ESWT is used to increase cellular metabolism and to speed revascularisation.

=== Orthopedics ===
Medium intensity ESWT (MI-EWST) is also used to promote bone healing and treat bone necrosis. It is an effective alternative to surgical treatment of non-healing fractures. Sedation is not required.

=== Wounds ===
MI-ESWT is used for wound healing and has shown positive results in short-term and long-term outcomes in diabetic patients with foot ulcers. Randomised controlled trials into the use of ESWT for healing venous leg ulcers are needed as there is a lack of evidence in this area. Sedation is not required.

=== Erectile dysfunction ===
Low-intensity extracorporeal shock wave therapy (LI-ESWT) has been used as a treatment for erectile dysfunction (ED). It differs from palliative options by aiming to restore natural erectile function by inducing cellular microtrauma, triggering the release of angiogenic factors and promoting neovascularization in treated tissue.

Clinical studies, including double-blind randomized trials, have demonstrated LI-ESWT's ability to improve erectile function and penile hemodynamics in men with vasculogenic ED. Sedation is not required.

== Veterinary use ==
ESWT is commonly used for treating orthopedic problems in horses, including tendon and ligament injuries, kissing spine, navicular syndrome, and arthritis. The evidence for these uses is weak.

== Research ==
In response to concerns raised by NICE, in 2012 a study called the Assessment of the Effectiveness of ESWT for Soft Tissue Injuries was launched (ASSERT).

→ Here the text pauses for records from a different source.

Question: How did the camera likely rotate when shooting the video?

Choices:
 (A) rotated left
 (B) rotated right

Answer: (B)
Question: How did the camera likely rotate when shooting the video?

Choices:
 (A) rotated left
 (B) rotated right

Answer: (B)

In a 2008 study involving 23 patients with chronic Achilles tendinopathy, 20 reported improvement in their condition and pain scores after ESWT; three saw no change, and none reported any worsening.

In the UK, the National Institute for Health and Care Excellence (NICE) reported that the evidence for ESWT in most indications is conflicting, and therefore ESWT should be used only under special arrangements for clinical governance and audit. Two 2017 reviews reported similar findings, with moderate level evidence at best.

As of 2018 use of ESWT had been studied as a potential treatment for chronic prostatitis/chronic pelvic pain syndrome in three small studies; short-term improvements in symptoms and few adverse effects were reportred, but the medium-term results are unknown, and the results are difficult to generalize due to the low quality of the studies.